9:51 De ki: "Bizim başımıza, asla Allahın bizim için yazdığından başka bir şey
gelmez! O bizim yüceler yücesi Efendimizdir; o halde, inanalar (yalnızca) Allaha
güvensin!"
9:52 De ki: "Bize (olması mümkün) iyiler iyisi iki şeyden birisi değil de, ille
de (kötü) bir şey olmasını mı umup gözlüyorsunuz? Fakat, bilin ki, sizin kadar
biz de gözlüyoruz, Allahın (ya) kendi katından ya da bizim elimizle sizi bir
azaba uğratmasını! O halde, umutla gözleyin; bilin ki, biz de sizinle birlikte
gözleyeceğiz!"
9:53 De ki: "(Allah uğruna olduğu görüntüsü altında) ister gönüllü harcayın,
ister gönülsüzce: bu sizden asla kabul edilmeyecektir; çünkü siz kötülüğe
gömülüp gitmeye niyetli bir topluluksunuz!"
9:54 Onların yaptığı harcamaların kendilerinden (bir iyilik olarak) kabul
edilmesinde biricik engel, onların Allahı ve Onun Elçisini tanımaktan kaçınır
bir eğilim göstermeleri, (dolayısıyla) namaza ancak üşene üşene katılmaları ve
(iyi amaçlar için) ancak gönülsüzce harcamalarıdır.
9:55 Öyleyse, onların geçici servetleri yahut çocukları(nın çokluğundan
duydukları doyum) sakın seni imrendirmesin: Allah bütün bunlarla dünya hayatında
onlara sadece azap vermek ve canlarının hakkı (hâlâ) inkar edip dururlarken
çıkmasını istemektedir.
9:56 Sizden olmadıkları, fakat (sadece) korkunun yönlendirdiği bir topluluk
oldukları halde Allaha yeminle sizden olduklarını söylerler:
9:57 (oysa) (yeryüzünde) sığınacak bir yer yahut bir mağara, bir kovuk
bulabilselerdi önünü ardını düşünmeden panik içinde dönüp oraya başlarını
sokarlardı.
9:58 Ve onların arasında (ey Peygamber,) Allah için sunulan şeylerin
(dağıtımında) sana dil uzatanlar var: onlardan kendilerine bir şey verilirse
memnunlukla karşılarlar; ama bir şey verilmediğini görseler, işte o zaman
öfkeden neredeyse deliye dönerler.
9:59 Oysa, Allahın kendilerine verdiği Onun Elçisinin de verilmesini (sağladığı)
şeylerle yetinip hoşnut olsalardı ve "Allah bize yeter!

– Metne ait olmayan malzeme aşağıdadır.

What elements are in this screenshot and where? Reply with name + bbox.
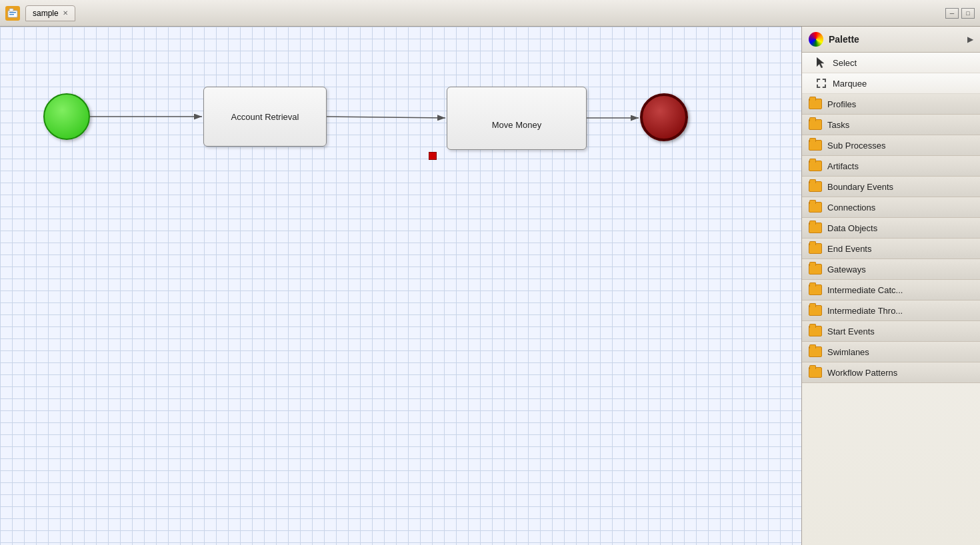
palette-folder-end-events[interactable]: End Events: [802, 239, 980, 259]
folder-data-objects-label: Data Objects: [827, 223, 877, 233]
folder-tasks-icon: [809, 119, 822, 130]
tab-label: sample: [33, 9, 59, 18]
folder-workflow-patterns-icon: [809, 367, 822, 378]
minimize-button[interactable]: ─: [945, 8, 959, 19]
task-move-money[interactable]: Move Money: [447, 87, 587, 150]
palette-expand-icon[interactable]: ▶: [967, 35, 973, 44]
folder-profiles-icon: [809, 99, 822, 109]
folder-intermediate-catch-label: Intermediate Catc...: [827, 285, 903, 295]
select-cursor-icon: [815, 57, 827, 69]
folder-sub-processes-label: Sub Processes: [827, 141, 885, 151]
marquee-icon: [815, 77, 827, 89]
folder-intermediate-catch-icon: [809, 284, 822, 295]
palette-folder-boundary-events[interactable]: Boundary Events: [802, 177, 980, 197]
task-move-money-label: Move Money: [492, 120, 541, 130]
window-controls: ─ □: [945, 8, 975, 19]
folder-end-events-label: End Events: [827, 244, 872, 254]
folder-swimlanes-label: Swimlanes: [827, 347, 869, 357]
folder-boundary-events-icon: [809, 181, 822, 192]
select-label: Select: [833, 58, 857, 68]
svg-line-11: [327, 117, 445, 118]
task-error-indicator: [429, 152, 437, 160]
folder-end-events-icon: [809, 243, 822, 254]
palette-folder-workflow-patterns[interactable]: Workflow Patterns: [802, 362, 980, 383]
folder-connections-label: Connections: [827, 203, 875, 213]
svg-marker-13: [817, 57, 824, 68]
palette-title: Palette: [829, 34, 962, 45]
app-icon: [5, 6, 20, 21]
folder-artifacts-label: Artifacts: [827, 161, 859, 171]
folder-tasks-label: Tasks: [827, 120, 849, 130]
folder-connections-icon: [809, 202, 822, 213]
folder-gateways-icon: [809, 264, 822, 274]
palette-folder-data-objects[interactable]: Data Objects: [802, 218, 980, 239]
title-bar: sample ✕ ─ □: [0, 0, 980, 27]
tab-close-icon[interactable]: ✕: [63, 9, 68, 17]
svg-rect-1: [9, 9, 13, 11]
palette-folder-gateways[interactable]: Gateways: [802, 259, 980, 280]
palette-panel: Palette ▶ Select Marquee Profiles: [801, 27, 980, 545]
palette-folder-sub-processes[interactable]: Sub Processes: [802, 135, 980, 156]
end-event[interactable]: [640, 93, 688, 141]
palette-folder-connections[interactable]: Connections: [802, 197, 980, 218]
folder-artifacts-icon: [809, 161, 822, 171]
folder-data-objects-icon: [809, 223, 822, 233]
palette-folder-profiles[interactable]: Profiles: [802, 94, 980, 115]
folder-intermediate-throw-icon: [809, 305, 822, 316]
folder-workflow-patterns-label: Workflow Patterns: [827, 368, 897, 378]
palette-folder-swimlanes[interactable]: Swimlanes: [802, 342, 980, 362]
palette-folder-intermediate-throw[interactable]: Intermediate Thro...: [802, 300, 980, 321]
folder-sub-processes-icon: [809, 140, 822, 151]
canvas-area[interactable]: Account Retrieval Move Money: [0, 27, 801, 545]
folder-intermediate-throw-label: Intermediate Thro...: [827, 306, 903, 316]
svg-rect-3: [9, 14, 14, 15]
palette-folder-intermediate-catch[interactable]: Intermediate Catc...: [802, 280, 980, 300]
folder-swimlanes-icon: [809, 346, 822, 357]
palette-header[interactable]: Palette ▶: [802, 27, 980, 53]
folder-boundary-events-label: Boundary Events: [827, 182, 893, 192]
tab-sample[interactable]: sample ✕: [25, 5, 75, 21]
start-event[interactable]: [43, 93, 90, 140]
palette-color-icon: [809, 32, 823, 47]
palette-folder-tasks[interactable]: Tasks: [802, 115, 980, 135]
task-account-retrieval[interactable]: Account Retrieval: [203, 87, 327, 147]
maximize-button[interactable]: □: [961, 8, 975, 19]
folder-gateways-label: Gateways: [827, 265, 866, 274]
palette-folder-start-events[interactable]: Start Events: [802, 321, 980, 342]
palette-tool-marquee[interactable]: Marquee: [802, 73, 980, 94]
task-account-retrieval-label: Account Retrieval: [231, 112, 299, 122]
svg-rect-2: [9, 12, 16, 13]
main-layout: Account Retrieval Move Money: [0, 27, 980, 545]
folder-start-events-label: Start Events: [827, 326, 875, 336]
folder-start-events-icon: [809, 326, 822, 336]
palette-folder-artifacts[interactable]: Artifacts: [802, 156, 980, 177]
palette-tool-select[interactable]: Select: [802, 53, 980, 73]
folder-profiles-label: Profiles: [827, 99, 856, 109]
marquee-label: Marquee: [833, 79, 867, 89]
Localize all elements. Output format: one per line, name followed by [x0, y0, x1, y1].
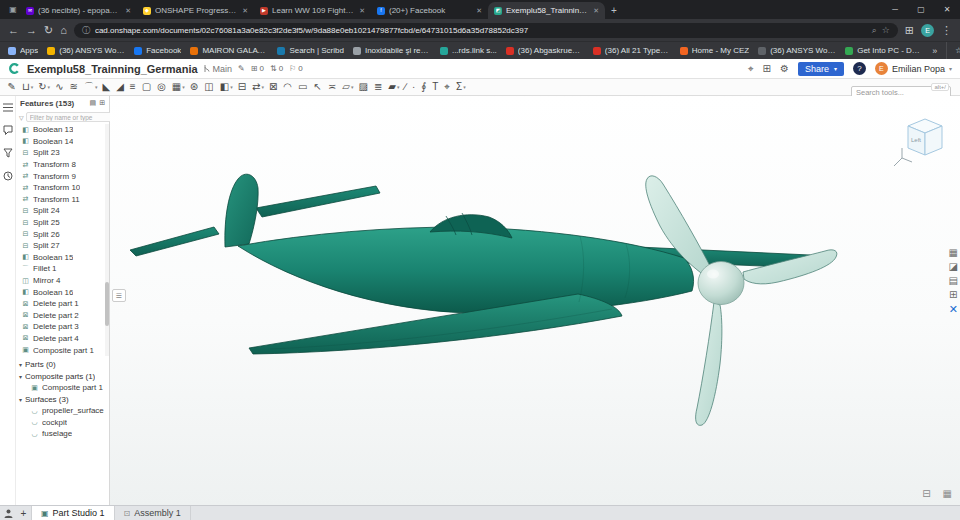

Allah, bolluk ve
bereketinde bize (dilediğini) verecektir; Onun Elçisi ise bize verilmesini
(sağlayacaktır); doğrusu, biz umutla ve yürekten Allaha yönelmişiz," deselerdi,
(bu onlar için elbette daha iyi olurdu.)
9:60 Allah için sunulan şeyler, yalnızca yoksul ve düşkünler, bu konuyla
ilgilenen görevliler, kalpleri kazanılacak olan kimseler içindir; ve insanları
boyunduruklarından kurtarmak için; ve borçlarını ödeyemeyecek durumda olanlar
için; ve Allah uğruna girişilebilecek her türlü çaba için ve yolda kalmış
kimseler için: bu, Allahtan (uyulması zorunlu) bir yönergedir; çünkü Allah,
doğru hüküm ve hikmetle yön gösteren mutlak ve sınırsız bilgi sahibidir.
9:61 (HAKKIN düşmanları) arasında "O her söze kulak veriyor" diyerek Peygamberi
yerip kınayanlar var. De ki: "(Evet,) o, hakkınızda hayırlı olanı (duyup
dinlemek için) kulaklarını açık tutuyor. Allaha inanıp müminlere güveniyor;
(çünkü) içinizde imana erişenler için (Allahın) rahmeti(nin bir tecellisi)dir o.
Ve Allahın Elçisini yerip kınayan o kimselere gelince, (öte dünyada) pek çetin
bir azap bekliyor böylelerini.
9:62 (O ikiyüzlüler) sizi hoşnut bırakmak için (iyi niyetle edip-eyledikleri
konusunda) yüzünüze karşı Allaha yemin ederler. Oysa, eğer gerçekten inanmış
olsalardı, başka herkesten önce Allahı ve Onun Elçisini hoşnut etmeye
çalışmaları gerekirdi!
9:63 Hem bilmiyorlar mı ki, Allaha ve Onun Elçisine karşı koyan kimseyi, içinde
ebediyyen kalacağı cehennem ateşi beklemektedir? En vahim alçalma da budur
zaten.
9:64 Münafıklar(dan bazıları), kendilerine karşı (bir delil olmak üzere),
kalplerinde gizleyip durdukları (gerçek) niyeti açığa vuracak (yeni) bir surenin
indirilmesinden tasalanıyorlar. De ki: "Siz alay ededurun bakalım! Nasıl olsa
Allah, tasalandığınız asıl şeyi er geç açığa vuracak!"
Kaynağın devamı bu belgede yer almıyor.